Epithelial injury is difficult to restore normal structure and function upon self-repair. Tissue engineering technology provides hope for epithelial injury. It is showed that human gingival fibroblasts (HGFs) could be ideal seed cells for tissue repair. Our study intends to assess mesenchymal stem cell (MSC) conditioned mediums effect on HGFs epithelization. HGFs were cultured In Vitro and divided into two groups, including control maintained at complete DMEM medium containing 10% FBS and induction group treated by MSC conditioned medium followed by analysis of cell proliferation by MTT assay, cell apoptosis, Keratin and vimentin expressions by real-time PCR and Western blot.

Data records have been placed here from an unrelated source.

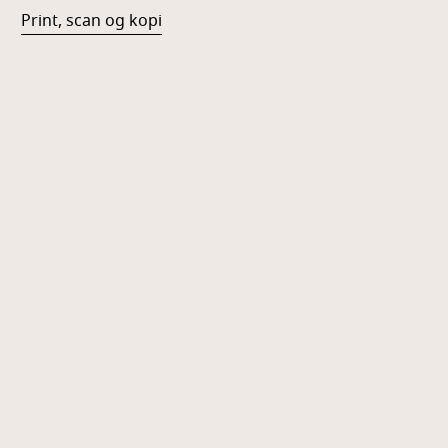
Print, scan og kopi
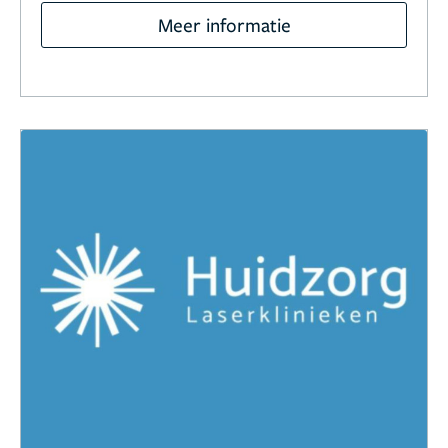
Meer informatie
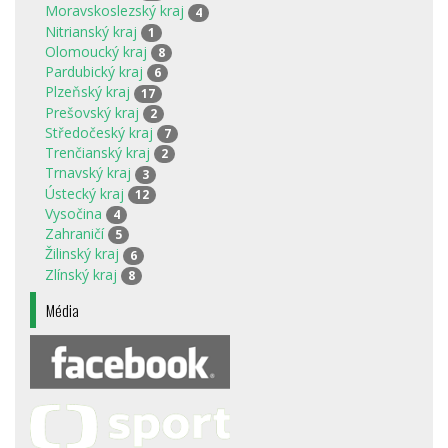
Moravskoslezský kraj
4
Nitrianský kraj
1
Olomoucký kraj
8
Pardubický kraj
6
Plzeňský kraj
17
Prešovský kraj
2
Středočeský kraj
7
Trenčianský kraj
2
Trnavský kraj
3
Ústecký kraj
12
Vysočina
4
Zahraničí
5
Žilinský kraj
6
Zlínský kraj
8
Média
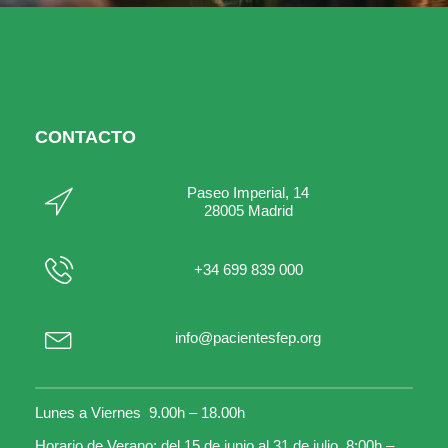
CONTACTO
Paseo Imperial, 14
28005 Madrid
+34 699 839 000
info@pacientesfep.org
Lunes a Viernes 9.00h – 18.00h
Horario de Verano: del 15 de junio al 31 de julio 8:00h –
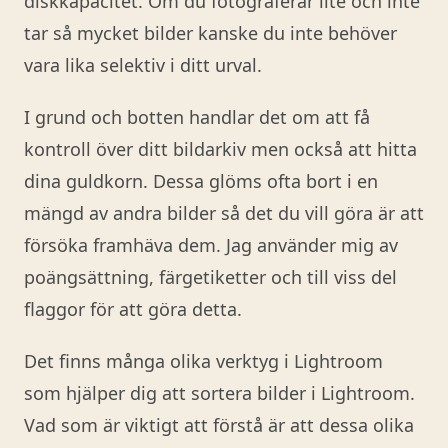
diskkapacitet. Om du fotograferar lite och inte
tar så mycket bilder kanske du inte behöver
vara lika selektiv i ditt urval.
I grund och botten handlar det om att få
kontroll över ditt bildarkiv men också att hitta
dina guldkorn. Dessa glöms ofta bort i en
mängd av andra bilder så det du vill göra är att
försöka framhäva dem. Jag använder mig av
poängsättning, färgetiketter och till viss del
flaggor för att göra detta.
Det finns många olika verktyg i Lightroom
som hjälper dig att sortera bilder i Lightroom.
Vad som är viktigt att förstå är att dessa olika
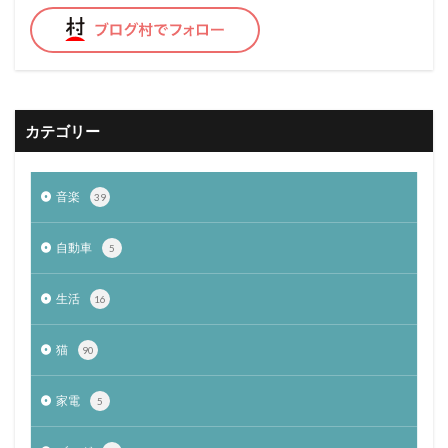
１周年
１年
６か月
脱走防止
着せ替え
ルーティン
習慣
どうぶつの森
テレビゲーム
エックスサーバー
ドラゴンクエスト
バージョンアップ
体験談
初心者
猫扉
カテゴリー
食べ残し
ふみふみ
猫
自動車免許
教習所
自動車
ワクチン
副反応
予防
音楽
39
粒
ブログ
食事
謎
新型コロナウイルス感染症
感染
心構え
自動車
5
初めて
ドア
飼う
wordpress
THOR
生活
16
検索
猫
90
家電
5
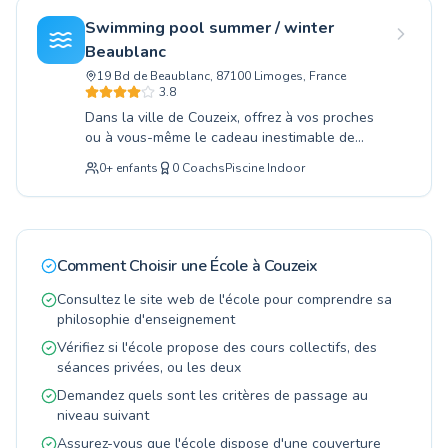
et de réussite pour chacun. Venez découvrir
adaptés à chacun. Nos maîtres-nageurs
nos installations et rejoignez notre
Swimming pool summer / winter
qualifiés et passionnés offrent un
communauté de passionnés pour une
Beaublanc
accompagnement personnalisé dans un
expérience aquatique enrichissante.
19 Bd de Beaublanc, 87100 Limoges, France
environnement bienveillant et sécurisé,
3.8
favorisant l'aisance aquatique des plus jeunes
Dans la ville de Couzeix, offrez à vos proches
comme des adultes. Nous sommes dédiés à
ou à vous-même le cadeau inestimable de
faire de votre expérience aquatique un succès,
l'aisance aquatique grâce aux leçons de
en construisant la confiance et les
0
+
enfants
0
Coachs
Piscine Indoor
natation dispensées dans notre établissement.
compétences nécessaires. Venez vivre une
Que vous soyez un parfait débutant cherchant
expérience enrichissante et prenez plaisir à
à vaincre votre appréhension de l'eau ou un
maîtriser l'eau avec nous.
nageur désireux d'améliorer ses techniques,
nos maîtres-nageurs qualifiés vous
Comment Choisir une École à
Couzeix
accompagnent avec pédagogie. Nous
proposons des cours adaptés tant aux enfants
Consultez le site web de l'école pour comprendre sa
qu'aux adultes, créant un environnement
philosophie d'enseignement
d'apprentissage stimulant et sécurisé. Les
Vérifiez si l'école propose des cours collectifs, des
séances se déroulent dans des conditions
séances privées, ou les deux
optimales, que ce soit à la piscine d'été ou
Demandez quels sont les critères de passage au
d'hiver Beaublanc, garantissant un
niveau suivant
apprentissage efficace pour tous les âges et
tous les niveaux. Venez découvrir le plaisir de
Assurez-vous que l'école dispose d'une couverture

IL-6 and IL-1 beta secretions by ELISA. MSC conditioned medium induction significantly inhibited HGFs proliferation, increased keratin mRNA and protein levels, reduced vimentin expression, and enhanced IL-6 and IL-1 beta secretions compared with control (P < 0.05). Caspase 3 activity failed to exhibit statistical significance (P > 0.05). MSC conditioned medium induced HGFs epithelization and promoted IL-6 and IL-1 beta secretions, thus providing theoretical basis for the repair function of HGFs.